The Psion S3 dimensions are 165 mm x 85 mm x 22 mm (6.50 in x 3.35 in x 0.87 in). Contrast the iPhone 15 at 147.6 mm x 71.6 mm x 7.8mm (5.81" x 2.82" x 0.31"), and the iPhone 15+ at 160.9 mm x 77.8 mm x 7.8 mm (6.33" x 3.06" x 0.31"). Other than thickness, these are pretty comparable.
What it offers most specifically, however, is a useful and usable set of capabilities, in both hardware and software: full keyboard, email, calendar, Web, word processing, spreadsheet, contacts.
I've known journalists who've used it as their mobile platform for gathering and filing news stories, which also means it passes the "professional use" test.
Somehow it's been 13 years and none of the available phone OSes have managed to be as usable or user-focused as WebOS was. Nor as easily hackable. The hardware was smooth like a river rock in your pocket, but still had an easily found physical slider switch to silence the device. It had wireless charging as a standard feature.
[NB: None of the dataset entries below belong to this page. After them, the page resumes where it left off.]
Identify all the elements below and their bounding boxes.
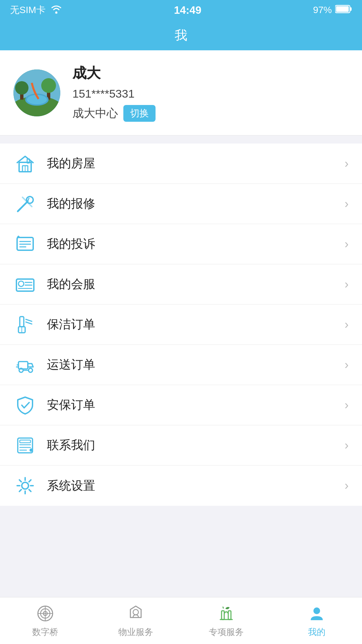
svg-point-47 <box>29 448 33 452</box>
menu-item-delivery[interactable]: 运送订单 › <box>0 345 362 385</box>
mine-icon <box>307 603 327 624</box>
svg-point-38 <box>28 368 33 372</box>
battery-percent: 97% <box>313 5 332 15</box>
tab-label-digital: 数字桥 <box>32 626 58 638</box>
menu-label-membership: 我的会服 <box>47 276 345 292</box>
menu-label-delivery: 运送订单 <box>47 357 345 373</box>
switch-button[interactable]: 切换 <box>123 105 156 122</box>
tab-label-special: 专项服务 <box>209 626 244 638</box>
chevron-membership: › <box>345 277 349 291</box>
cleaning-icon <box>13 313 37 336</box>
delivery-icon <box>13 353 37 377</box>
chevron-contact: › <box>345 438 349 452</box>
digital-bridge-icon <box>35 603 55 624</box>
complaint-icon <box>13 232 37 256</box>
tab-special-service[interactable]: 专项服务 <box>181 603 272 638</box>
spacer-1 <box>0 136 362 144</box>
wifi-icon <box>50 4 62 16</box>
menu-label-complaint: 我的投诉 <box>47 236 345 252</box>
menu-label-security: 安保订单 <box>47 397 345 413</box>
svg-point-8 <box>15 81 28 95</box>
svg-line-35 <box>26 322 32 324</box>
tab-label-property: 物业服务 <box>118 626 153 638</box>
chevron-house: › <box>345 157 349 171</box>
svg-rect-31 <box>20 317 24 327</box>
menu-label-repair: 我的报修 <box>47 196 345 212</box>
menu-label-house: 我的房屋 <box>47 155 345 172</box>
menu-item-house[interactable]: 我的房屋 › <box>0 144 362 184</box>
status-time: 14:49 <box>174 4 201 16</box>
svg-point-10 <box>41 78 56 93</box>
menu-item-settings[interactable]: 系统设置 › <box>0 466 362 506</box>
svg-rect-36 <box>18 362 28 369</box>
contact-icon <box>13 434 37 457</box>
menu-label-contact: 联系我们 <box>47 437 345 453</box>
status-left: 无SIM卡 <box>10 4 62 16</box>
chevron-repair: › <box>345 197 349 211</box>
house-icon <box>13 152 37 175</box>
settings-icon <box>13 474 37 497</box>
special-service-icon <box>216 603 236 624</box>
tab-mine[interactable]: 我的 <box>272 603 362 638</box>
profile-card: 成大 151****5331 成大中心 切换 <box>0 50 362 136</box>
chevron-cleaning: › <box>345 318 349 332</box>
tab-property-service[interactable]: 物业服务 <box>90 603 181 638</box>
svg-point-0 <box>55 11 57 13</box>
chevron-security: › <box>345 398 349 412</box>
page-title: 我 <box>175 27 187 44</box>
battery-icon <box>335 5 352 16</box>
menu-item-membership[interactable]: 我的会服 › <box>0 264 362 305</box>
menu-label-settings: 系统设置 <box>47 478 345 494</box>
profile-info: 成大 151****5331 成大中心 切换 <box>72 64 156 122</box>
carrier-text: 无SIM卡 <box>10 4 46 16</box>
profile-phone: 151****5331 <box>72 87 156 100</box>
svg-point-27 <box>18 281 24 286</box>
menu-item-complaint[interactable]: 我的投诉 › <box>0 224 362 264</box>
property-service-icon <box>126 603 146 624</box>
svg-rect-43 <box>20 440 31 443</box>
menu-item-repair[interactable]: 我的报修 › <box>0 184 362 224</box>
svg-rect-2 <box>350 7 352 11</box>
chevron-settings: › <box>345 479 349 493</box>
svg-rect-3 <box>336 6 349 12</box>
svg-line-20 <box>18 209 20 211</box>
menu-list: 我的房屋 › 我的报修 › 我的投诉 › <box>0 144 362 506</box>
membership-icon <box>13 273 37 296</box>
page-header: 我 <box>0 20 362 50</box>
svg-rect-57 <box>222 611 224 620</box>
tab-digital-bridge[interactable]: 数字桥 <box>0 603 90 638</box>
status-bar: 无SIM卡 14:49 97% <box>0 0 362 20</box>
profile-name: 成大 <box>72 64 156 83</box>
status-right: 97% <box>313 5 352 16</box>
profile-center-row: 成大中心 切换 <box>72 105 156 122</box>
bottom-padding <box>0 506 362 559</box>
menu-item-cleaning[interactable]: 保洁订单 › <box>0 305 362 345</box>
menu-label-cleaning: 保洁订单 <box>47 316 345 333</box>
menu-item-security[interactable]: 安保订单 › <box>0 385 362 425</box>
avatar[interactable] <box>13 69 60 116</box>
profile-center-name: 成大中心 <box>72 106 118 121</box>
chevron-complaint: › <box>345 237 349 251</box>
menu-item-contact[interactable]: 联系我们 › <box>0 425 362 466</box>
svg-point-60 <box>313 607 320 614</box>
svg-point-48 <box>22 482 28 489</box>
repair-icon <box>13 192 37 216</box>
tab-label-mine: 我的 <box>308 626 325 638</box>
svg-point-56 <box>133 609 138 615</box>
avatar-image <box>13 69 60 116</box>
svg-rect-58 <box>228 611 231 620</box>
svg-line-34 <box>26 319 32 321</box>
chevron-delivery: › <box>345 358 349 372</box>
security-icon <box>13 393 37 417</box>
svg-marker-55 <box>130 606 141 618</box>
tab-bar: 数字桥 物业服务 专项服务 <box>0 597 362 644</box>
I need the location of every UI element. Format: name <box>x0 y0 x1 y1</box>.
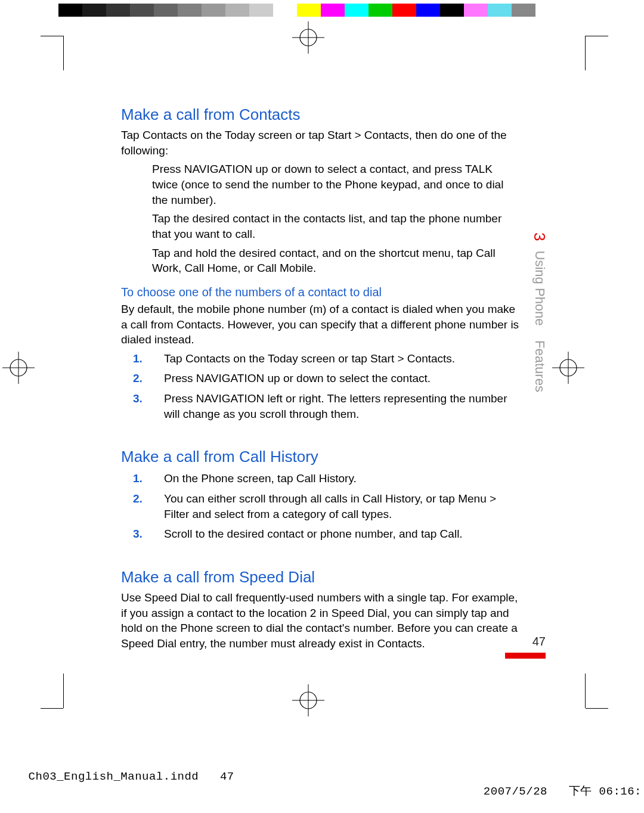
step-text: Press NAVIGATION up or down to select th… <box>164 371 521 386</box>
step-number: 2. <box>121 491 164 522</box>
intro-paragraph: Tap Contacts on the Today screen or tap … <box>121 128 521 158</box>
list-item: 3.Press NAVIGATION left or right. The le… <box>121 391 521 421</box>
crop-mark <box>63 36 64 70</box>
crop-mark <box>585 674 586 708</box>
page: Make a call from Contacts Tap Contacts o… <box>0 0 644 813</box>
subheading-choose-number: To choose one of the numbers of a contac… <box>121 284 521 300</box>
chapter-title-a: Using Phone <box>532 251 547 326</box>
numbered-steps: 1.Tap Contacts on the Today screen or ta… <box>121 351 521 422</box>
page-accent-bar <box>505 653 546 659</box>
crop-mark <box>585 36 586 70</box>
slug-line: Ch03_English_Manual.indd 47 2007/5/28 下午… <box>0 757 644 809</box>
bullet-item: Tap the desired contact in the contacts … <box>152 211 521 241</box>
list-item: 1.On the Phone screen, tap Call History. <box>121 471 521 486</box>
step-text: Scroll to the desired contact or phone n… <box>164 526 521 542</box>
content-body: Make a call from Contacts Tap Contacts o… <box>121 104 521 655</box>
crop-mark <box>586 708 608 709</box>
list-item: 2.Press NAVIGATION up or down to select … <box>121 371 521 386</box>
bullet-item: Tap and hold the desired contact, and on… <box>152 246 521 276</box>
step-text: Press NAVIGATION left or right. The lett… <box>164 391 521 421</box>
registration-mark-icon <box>552 352 584 384</box>
registration-mark-icon <box>292 684 324 716</box>
speed-dial-paragraph: Use Speed Dial to call frequently-used n… <box>121 590 521 651</box>
list-item: 1.Tap Contacts on the Today screen or ta… <box>121 351 521 367</box>
bullet-block: Press NAVIGATION up or down to select a … <box>152 162 521 275</box>
numbered-steps: 1.On the Phone screen, tap Call History.… <box>121 471 521 542</box>
list-item: 3.Scroll to the desired contact or phone… <box>121 526 521 542</box>
crop-mark <box>586 36 608 36</box>
step-number: 2. <box>121 371 164 386</box>
step-text: On the Phone screen, tap Call History. <box>164 471 521 486</box>
side-chapter-label: 3 Using Phone Features <box>530 232 549 392</box>
crop-mark <box>41 708 63 709</box>
crop-mark <box>63 674 64 708</box>
slug-timestamp: 2007/5/28 下午 06:16: <box>484 783 642 799</box>
color-calibration-bars <box>0 4 644 17</box>
page-number: 47 <box>532 635 546 648</box>
slug-filename: Ch03_English_Manual.indd 47 <box>29 770 234 783</box>
sub-intro-paragraph: By default, the mobile phone number (m) … <box>121 302 521 347</box>
crop-mark <box>41 36 63 36</box>
step-text: Tap Contacts on the Today screen or tap … <box>164 351 521 367</box>
registration-mark-icon <box>292 21 324 54</box>
chapter-title-b: Features <box>532 340 547 392</box>
registration-mark-icon <box>2 352 35 384</box>
step-number: 1. <box>121 351 164 367</box>
step-number: 1. <box>121 471 164 486</box>
heading-make-call-contacts: Make a call from Contacts <box>121 104 521 125</box>
list-item: 2.You can either scroll through all call… <box>121 491 521 522</box>
chapter-number: 3 <box>530 232 549 241</box>
bullet-item: Press NAVIGATION up or down to select a … <box>152 162 521 207</box>
step-text: You can either scroll through all calls … <box>164 491 521 522</box>
heading-make-call-speed-dial: Make a call from Speed Dial <box>121 567 521 588</box>
step-number: 3. <box>121 391 164 421</box>
step-number: 3. <box>121 526 164 542</box>
heading-make-call-history: Make a call from Call History <box>121 446 521 467</box>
And the software stack was familiar to any desktop Linux user with just a custom display layer on top. Complex multi-tasking was effortless on it (thanks in part to the gesture area and also the OS's cards interface). And it combined all contacts and messages regardless of communications channel into a unified interface. Oh, also, replaceable batteries!
Unfortunately HP played musical CEOs (three in less than a year) and one of them didn't see phones or PCs as businesses they should be in.
Former owner of Nokia E71, Nokia N900 (both user replaceable battery), Planet Computers Cosmo Communicator and Astro Slide (like old Psion keyboard): not really. The keys on this smartphone are very small, therefore annoying to use. The larger they are though, the bulkier.
You're also stuck in either portrait or landscapr mode. Whereas a touchscreen smartphone can reuse the touchscreen for say watch a movie or use different input (like say gamepad).
I believe the current innovation trend lies in those small foldables. Of course, small form factor and dual screen has disadvantages for battery, repairability, and ridiculously high price.
iPhone 4 was a great size and looked great, but the sharp edges would wear through your jeans in a way that the earlier iPhones did not. That's my only complaint.